A federal judge in Newark, New Jersey, has ruled that the COVID-19 pandemic is a single event for purposes of determining payouts to policyholders under infectious disease business income insurance coverage.
U.S. District Judge Jamel Semper rejected arguments by the Count Basie Theatre, a nonprofit in Red Bank, New Jersey (the policyholder), that a series of executive orders by New Jersey Governor Phil Murphy closing entertainment venues during the pandemic each counted as a separate event and covered Zurich American Insurance Co.'s $100,000-per-event award.
The judge also rejected the theater's argument that it was entitled to $100,000 for each accident that occurred on two lots used as a theater, a music school building and a parking lot.
Judge Semper's ruling limited Zurich's payment to Count Basie to $100,000, while the theater sought the full insurance limit of $1.9 million.
Count Basie's attorney, Michael Canning of the Giordano Halleran & Ciesla law firm in Red Bank, said his client is considering an appeal.
“We are disappointed with the decision because we believed the policy would provide coverage. We believe one of the errors the court made was in stating the cause of the loss was the spread of the virus, when in fact the specific coverage in the policy provides that coverage is triggered by the issuance of an order by a government authority. That order must arise from the threat of the spread of the virus,” Canning said.
“The policy language itself is clear that any government order prohibiting entry into a building would be covered. There were multiple different executive orders issued, so in our view, each of those orders would be covered. There was not a single instance, but multiple instances,” Canning said.
Zurich American is represented by the law firm Mound, Cotton, Warran & Greenglass, whose lawyer, Philip Silberberg, declined to comment on the ruling.
Semper found there was only one occurrence and cited policy language defining the term as including “all loss or damage resulting directly or indirectly from one cause or series of similar causes,” with all such loss or damage being treated as a single cause.
“Applying this standard, the Court finds that the injuries suffered by Count Basie were attributable to a common cause, namely the spread of COVID-19, and that the executive orders issued by Governor Murphy would not have been implemented absent the pandemic,” Semper wrote.
Semper also cited a 2021 New Jersey District Court ruling. T&L Catering v. Hanover Insurance Group; Because the governor's executive orders are “inextricably linked” to COVID-19, “the primary proximate cause of Plaintiffs' business-related losses is the COVID-19 virus, not the closure orders issued in response to the virus,” the lawsuit said.

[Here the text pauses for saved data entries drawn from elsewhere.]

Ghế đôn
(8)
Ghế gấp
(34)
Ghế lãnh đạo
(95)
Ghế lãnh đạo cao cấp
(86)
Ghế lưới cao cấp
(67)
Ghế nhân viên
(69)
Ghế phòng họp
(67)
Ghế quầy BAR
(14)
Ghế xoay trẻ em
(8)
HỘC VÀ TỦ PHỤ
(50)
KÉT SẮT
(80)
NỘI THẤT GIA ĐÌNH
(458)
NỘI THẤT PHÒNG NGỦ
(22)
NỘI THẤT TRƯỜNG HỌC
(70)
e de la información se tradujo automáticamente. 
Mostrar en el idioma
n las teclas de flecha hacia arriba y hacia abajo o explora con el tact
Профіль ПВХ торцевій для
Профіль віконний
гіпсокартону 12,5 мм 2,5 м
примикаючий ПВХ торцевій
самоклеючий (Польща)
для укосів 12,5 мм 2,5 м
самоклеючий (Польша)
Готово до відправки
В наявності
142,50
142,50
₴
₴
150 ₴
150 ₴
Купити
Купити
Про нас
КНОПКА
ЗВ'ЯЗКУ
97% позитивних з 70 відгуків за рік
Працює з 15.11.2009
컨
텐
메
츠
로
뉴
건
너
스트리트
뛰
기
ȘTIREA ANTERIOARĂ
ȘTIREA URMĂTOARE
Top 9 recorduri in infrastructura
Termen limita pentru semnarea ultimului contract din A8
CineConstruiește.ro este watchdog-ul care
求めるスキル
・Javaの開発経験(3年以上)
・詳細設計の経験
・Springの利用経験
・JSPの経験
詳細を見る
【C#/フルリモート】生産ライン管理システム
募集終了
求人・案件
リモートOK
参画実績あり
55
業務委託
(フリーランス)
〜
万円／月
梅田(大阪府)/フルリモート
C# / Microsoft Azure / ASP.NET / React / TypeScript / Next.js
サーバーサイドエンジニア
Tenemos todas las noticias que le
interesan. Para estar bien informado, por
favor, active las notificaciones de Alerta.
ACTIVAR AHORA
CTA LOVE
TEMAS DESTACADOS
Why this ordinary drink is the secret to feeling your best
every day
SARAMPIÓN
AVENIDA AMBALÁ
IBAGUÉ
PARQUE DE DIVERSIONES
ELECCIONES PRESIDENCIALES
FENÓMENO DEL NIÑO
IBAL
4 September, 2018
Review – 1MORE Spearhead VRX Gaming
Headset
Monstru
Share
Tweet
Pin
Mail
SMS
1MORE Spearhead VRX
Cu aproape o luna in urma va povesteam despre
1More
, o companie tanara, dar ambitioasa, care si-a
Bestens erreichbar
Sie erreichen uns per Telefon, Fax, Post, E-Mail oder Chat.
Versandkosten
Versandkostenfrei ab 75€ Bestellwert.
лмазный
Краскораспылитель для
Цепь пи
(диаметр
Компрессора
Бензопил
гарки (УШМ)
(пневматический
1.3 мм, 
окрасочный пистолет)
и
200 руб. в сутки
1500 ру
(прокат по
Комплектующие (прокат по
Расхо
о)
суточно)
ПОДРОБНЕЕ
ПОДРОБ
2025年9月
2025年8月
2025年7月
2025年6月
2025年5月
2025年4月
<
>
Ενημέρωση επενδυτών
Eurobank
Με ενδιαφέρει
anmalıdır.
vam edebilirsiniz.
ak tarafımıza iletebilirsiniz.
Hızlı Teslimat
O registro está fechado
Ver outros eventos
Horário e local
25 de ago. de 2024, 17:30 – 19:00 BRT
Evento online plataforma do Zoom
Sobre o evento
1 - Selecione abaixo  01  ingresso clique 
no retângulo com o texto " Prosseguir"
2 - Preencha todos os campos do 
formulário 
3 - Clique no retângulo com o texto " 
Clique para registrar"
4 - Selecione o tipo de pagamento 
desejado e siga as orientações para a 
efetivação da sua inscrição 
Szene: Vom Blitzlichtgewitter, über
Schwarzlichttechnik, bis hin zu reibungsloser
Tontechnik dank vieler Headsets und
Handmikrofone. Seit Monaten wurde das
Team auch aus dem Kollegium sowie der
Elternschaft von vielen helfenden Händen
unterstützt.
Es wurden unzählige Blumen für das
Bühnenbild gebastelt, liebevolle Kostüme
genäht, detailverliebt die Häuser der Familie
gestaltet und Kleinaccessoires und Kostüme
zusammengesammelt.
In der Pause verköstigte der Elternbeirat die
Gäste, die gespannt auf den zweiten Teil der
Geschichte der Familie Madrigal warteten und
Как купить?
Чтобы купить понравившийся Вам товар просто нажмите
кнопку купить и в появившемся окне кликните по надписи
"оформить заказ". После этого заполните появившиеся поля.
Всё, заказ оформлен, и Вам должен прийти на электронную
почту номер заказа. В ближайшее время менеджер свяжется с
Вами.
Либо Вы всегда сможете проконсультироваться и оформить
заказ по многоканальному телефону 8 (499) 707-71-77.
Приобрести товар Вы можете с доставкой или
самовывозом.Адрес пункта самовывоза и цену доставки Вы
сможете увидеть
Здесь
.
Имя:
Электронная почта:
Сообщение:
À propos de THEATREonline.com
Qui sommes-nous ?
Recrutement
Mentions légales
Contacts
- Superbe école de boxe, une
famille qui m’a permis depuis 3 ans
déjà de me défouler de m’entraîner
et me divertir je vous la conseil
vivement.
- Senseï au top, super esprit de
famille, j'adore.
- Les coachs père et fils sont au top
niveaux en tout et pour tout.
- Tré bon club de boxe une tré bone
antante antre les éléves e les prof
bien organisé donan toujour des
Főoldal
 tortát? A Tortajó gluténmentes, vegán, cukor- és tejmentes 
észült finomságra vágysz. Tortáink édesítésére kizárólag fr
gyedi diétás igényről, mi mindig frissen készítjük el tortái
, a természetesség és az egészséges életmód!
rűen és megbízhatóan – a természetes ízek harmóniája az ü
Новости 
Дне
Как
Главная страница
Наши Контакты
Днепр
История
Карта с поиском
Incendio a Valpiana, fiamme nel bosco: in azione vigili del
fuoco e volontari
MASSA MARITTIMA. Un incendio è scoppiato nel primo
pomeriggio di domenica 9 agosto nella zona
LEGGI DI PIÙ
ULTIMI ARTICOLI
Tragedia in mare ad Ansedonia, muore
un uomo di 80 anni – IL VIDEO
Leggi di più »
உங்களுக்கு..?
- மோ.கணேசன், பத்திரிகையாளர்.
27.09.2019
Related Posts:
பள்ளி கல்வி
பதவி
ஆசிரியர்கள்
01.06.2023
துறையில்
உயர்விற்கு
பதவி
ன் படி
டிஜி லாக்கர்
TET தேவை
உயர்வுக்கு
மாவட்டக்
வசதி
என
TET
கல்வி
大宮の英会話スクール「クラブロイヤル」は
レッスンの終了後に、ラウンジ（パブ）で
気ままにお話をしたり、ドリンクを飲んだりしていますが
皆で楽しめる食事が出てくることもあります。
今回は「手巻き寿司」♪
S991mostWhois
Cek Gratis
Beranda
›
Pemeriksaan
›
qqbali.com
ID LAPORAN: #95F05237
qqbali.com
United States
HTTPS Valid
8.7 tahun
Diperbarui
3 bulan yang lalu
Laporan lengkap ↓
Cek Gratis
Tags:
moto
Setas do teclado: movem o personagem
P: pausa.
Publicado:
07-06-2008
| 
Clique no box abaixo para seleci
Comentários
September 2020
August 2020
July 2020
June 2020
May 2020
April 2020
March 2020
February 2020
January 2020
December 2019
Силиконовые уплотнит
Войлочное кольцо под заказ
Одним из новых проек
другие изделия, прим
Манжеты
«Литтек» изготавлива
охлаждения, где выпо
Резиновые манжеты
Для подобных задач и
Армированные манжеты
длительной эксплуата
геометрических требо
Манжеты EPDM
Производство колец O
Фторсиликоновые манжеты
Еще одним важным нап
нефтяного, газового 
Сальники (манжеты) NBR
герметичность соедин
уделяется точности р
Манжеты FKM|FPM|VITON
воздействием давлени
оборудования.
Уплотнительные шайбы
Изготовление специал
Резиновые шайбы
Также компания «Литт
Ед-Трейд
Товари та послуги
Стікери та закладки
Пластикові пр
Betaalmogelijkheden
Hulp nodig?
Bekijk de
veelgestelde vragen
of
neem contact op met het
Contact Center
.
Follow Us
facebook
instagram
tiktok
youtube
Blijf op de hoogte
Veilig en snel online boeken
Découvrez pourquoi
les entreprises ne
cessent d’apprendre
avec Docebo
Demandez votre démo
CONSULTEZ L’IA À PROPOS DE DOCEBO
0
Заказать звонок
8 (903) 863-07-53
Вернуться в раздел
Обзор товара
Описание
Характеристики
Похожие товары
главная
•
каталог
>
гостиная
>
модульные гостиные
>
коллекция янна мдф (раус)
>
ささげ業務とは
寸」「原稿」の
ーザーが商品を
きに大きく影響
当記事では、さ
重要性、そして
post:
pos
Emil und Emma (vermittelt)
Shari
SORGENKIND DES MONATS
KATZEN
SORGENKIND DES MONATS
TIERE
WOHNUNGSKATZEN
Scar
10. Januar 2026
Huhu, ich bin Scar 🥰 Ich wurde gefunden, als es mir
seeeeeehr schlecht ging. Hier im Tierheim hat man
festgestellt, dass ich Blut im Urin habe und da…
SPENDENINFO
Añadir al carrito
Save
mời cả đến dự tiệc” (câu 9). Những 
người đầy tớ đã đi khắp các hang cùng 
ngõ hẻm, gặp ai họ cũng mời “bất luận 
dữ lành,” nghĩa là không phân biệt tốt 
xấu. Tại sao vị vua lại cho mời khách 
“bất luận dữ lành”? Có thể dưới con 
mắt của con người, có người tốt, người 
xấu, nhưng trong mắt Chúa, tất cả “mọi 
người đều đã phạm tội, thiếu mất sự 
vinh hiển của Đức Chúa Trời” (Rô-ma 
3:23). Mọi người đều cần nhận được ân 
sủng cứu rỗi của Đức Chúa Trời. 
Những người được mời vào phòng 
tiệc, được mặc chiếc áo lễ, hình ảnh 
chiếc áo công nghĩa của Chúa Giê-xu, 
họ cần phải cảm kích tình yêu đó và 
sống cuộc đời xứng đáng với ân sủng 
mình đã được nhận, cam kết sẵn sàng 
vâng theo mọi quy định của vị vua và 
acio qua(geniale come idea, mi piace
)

Semper wrote that his view that the $100,000 communicable disease coverage limit applies per outbreak, not per premises, is supported by language in other parts of the policy. Emergency expense coverage and lock replacement coverage state the limit is “$25,000 per premises,” he said.
“The use of different words for the same or similar issue strongly suggests that a different meaning was intended. However, the same words were not used, and the inference must be drawn that the choice of different words was intentional,” Semper said, citing a 2008 decision by the U.S. Third Circuit Court of Appeals.
Because the policy uses a “per establishment” approach for other limits of coverage, Semper determined that Zurich’s policy intended the communicable disease limits to apply on a per outbreak basis.